Although short, the river is an instructive natural laboratory. The upper gorge slices through solid Triassic limestones and dolomites; these readily dissolve and charge the water with calcium and magnesium bicarbonate (the form of dissolved carbonic acid familiar from sparkling water). Further downstream, Miocene-age marlstones, sandstone lenses and thick soils add minor silica and organic acids, while the valley floor gravels allow rapid groundwater exchange. Chemical surveys show bicarbonate concentrations typically between 1.9 and 5.6 mmol/l, with a calcium-to-magnesium ratio around 0.33—diagnostic of active calcite weathering. The water is usually saturated (often supersaturated) with respect to both calcite and dolomite, and the partial pressure of dissolved CO_{2} can reach twenty-five times the atmospheric value, so the river acts as a net source of CO_{2} to the air as it tumbles downstream.

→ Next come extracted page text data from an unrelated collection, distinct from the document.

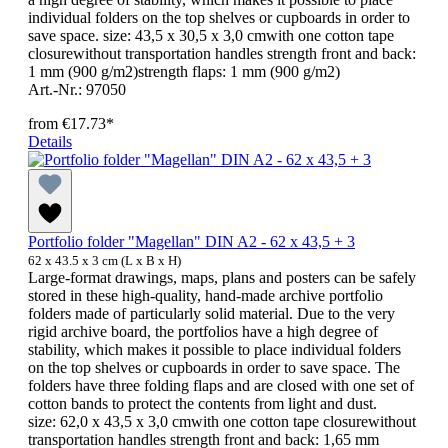
individual folders on the top shelves or cupboards in order to
save space. size: 43,5 x 30,5 x 3,0 cmwith one cotton tape
closurewithout transportation handles strength front and back:
1 mm (900 g/m2)strength flaps: 1 mm (900 g/m2)
Art.-Nr.: 97050
from
€17.73*
Details
Portfolio folder "Magellan" DIN A2 - 62 x 43,5 + 3
62 x 43.5 x 3 cm (L x B x H)
Large-format drawings, maps, plans and posters can be safely
stored in these high-quality, hand-made archive portfolio
folders made of particularly solid material. Due to the very
rigid archive board, the portfolios have a high degree of
stability, which makes it possible to place individual folders
on the top shelves or cupboards in order to save space. The
folders have three folding flaps and are closed with one set of
cotton bands to protect the contents from light and dust.
size: 62,0 x 43,5 x 3,0 cmwith one cotton tape closurewithout
transportation handles strength front and back: 1,65 mm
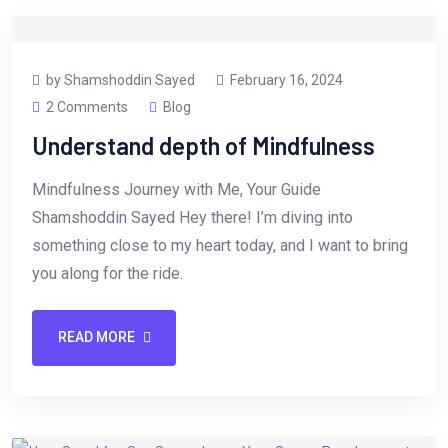
by Shamshoddin Sayed
February 16, 2024
2 Comments
Blog
Understand depth of Mindfulness
Mindfulness Journey with Me, Your Guide
Shamshoddin Sayed Hey there! I’m diving into
something close to my heart today, and I want to bring
you along for the ride.
READ MORE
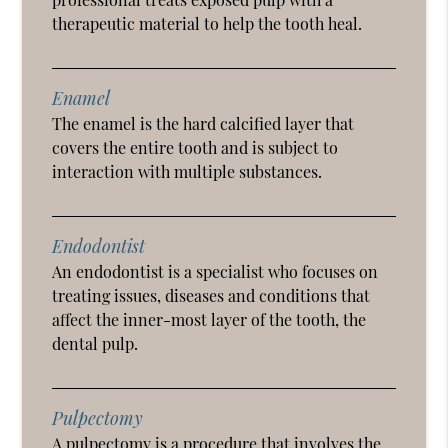
therapeutic material to help the tooth heal.
Enamel
The enamel is the hard calcified layer that
covers the entire tooth and is subject to
interaction with multiple substances.
Endodontist
An endodontist is a specialist who focuses on
treating issues, diseases and conditions that
affect the inner-most layer of the tooth, the
dental pulp.
Pulpectomy
A pulpectomy is a procedure that involves the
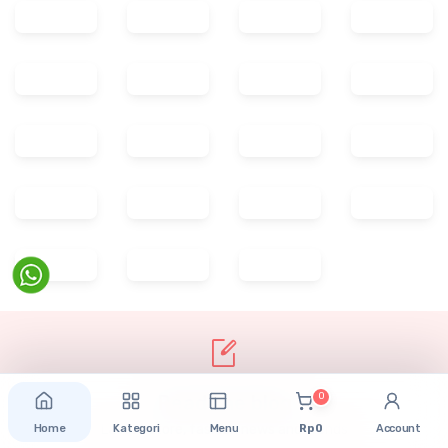
0
Home
Kategori
Menu
Rp 0
Account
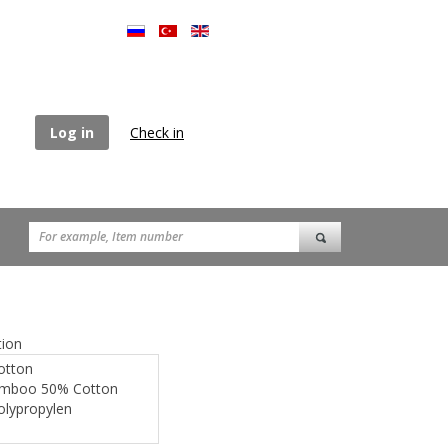
Log in
Check in
ion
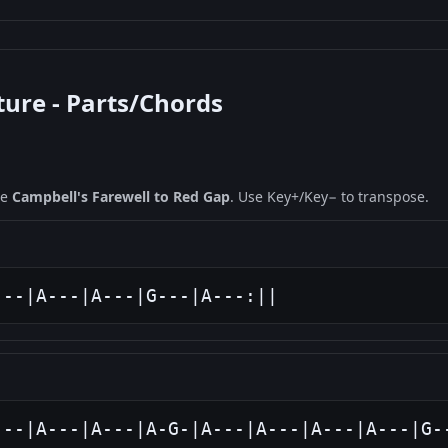
ture - Parts/Chords
ne
Campbell's Farewell to Red Gap
. Use Key+/Key− to transpose.
---|A---|A---|G---|A---:||
---|A---|A---|A-G-|A---|A---|A---|A---|G-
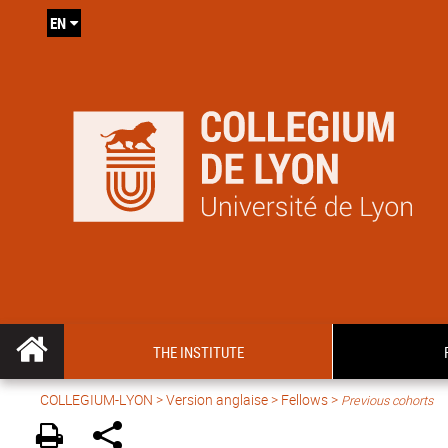
EN
THE INSTITUTE
COLLEGIUM-LYON
>
Version anglaise
> Fellows >
Previous cohorts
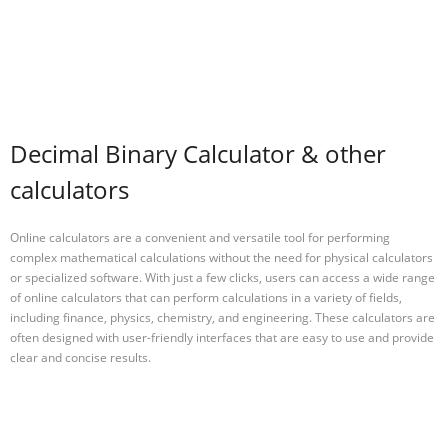
Decimal Binary Calculator & other
calculators
Online calculators are a convenient and versatile tool for performing
complex mathematical calculations without the need for physical calculators
or specialized software. With just a few clicks, users can access a wide range
of online calculators that can perform calculations in a variety of fields,
including finance, physics, chemistry, and engineering. These calculators are
often designed with user-friendly interfaces that are easy to use and provide
clear and concise results.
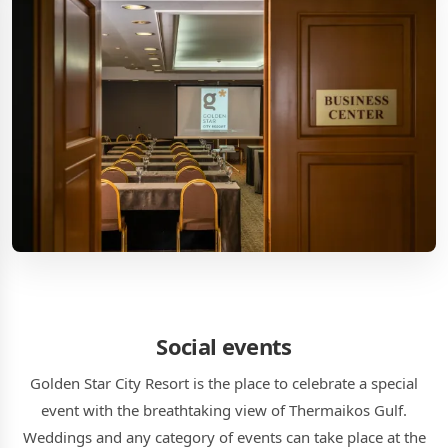
Social events
Golden Star City Resort is the place to celebrate a special
event with the breathtaking view of Thermaikos Gulf.
Weddings and any category of events can take place at the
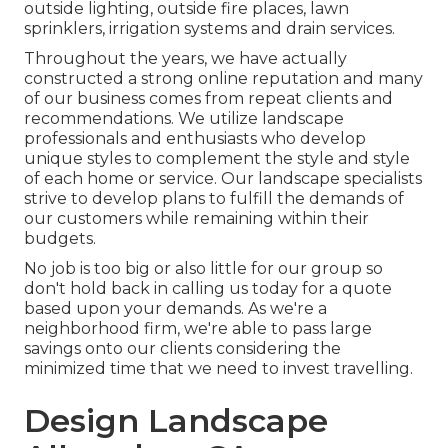
outside lighting, outside fire places, lawn
sprinklers, irrigation systems and drain services.
Throughout the years, we have actually
constructed a strong online reputation and many
of our business comes from repeat clients and
recommendations. We utilize landscape
professionals and enthusiasts who develop
unique styles to complement the style and style
of each home or service. Our landscape specialists
strive to develop plans to fulfill the demands of
our customers while remaining within their
budgets.
No job is too big or also little for our group so
don't hold back in calling us today for a quote
based upon your demands. As we're a
neighborhood firm, we're able to pass large
savings onto our clients considering the
minimized time that we need to invest travelling.
Design Landscape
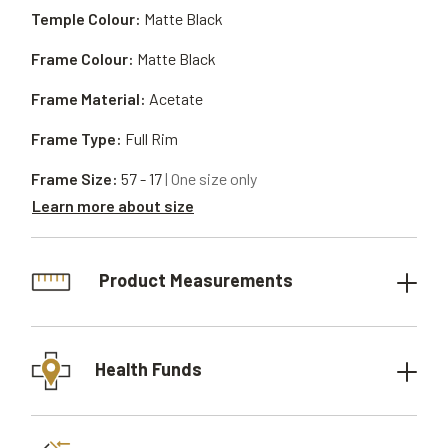
Temple Colour:
Matte Black
Frame Colour:
Matte Black
Frame Material:
Acetate
Frame Type:
Full Rim
Frame Size:
57 - 17
| One size only
Learn more about size
Product Measurements
Health Funds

Isotopic and mass balance analysis confirms that weathering of the carbonate bedrock supplies roughly one-quarter to two-fifths of the dissolved inorganic carbon delivered to the Sava; the remainder arrives with tributary inflows or is generated in-stream by the decay of organic matter, while only a few per cent is exchanged directly with the atmosphere. In practical terms this means that the Kamnik Bistrica, despite its modest size, plays an outsized role in transferring rock-bound carbon back to the climate system and in buffering regional water hardness. The same chemical processes also explain the river's vivid turquoise pools and the fast deposition of tufa on submerged roots and rocks, features that make the upper valley a popular walking destination.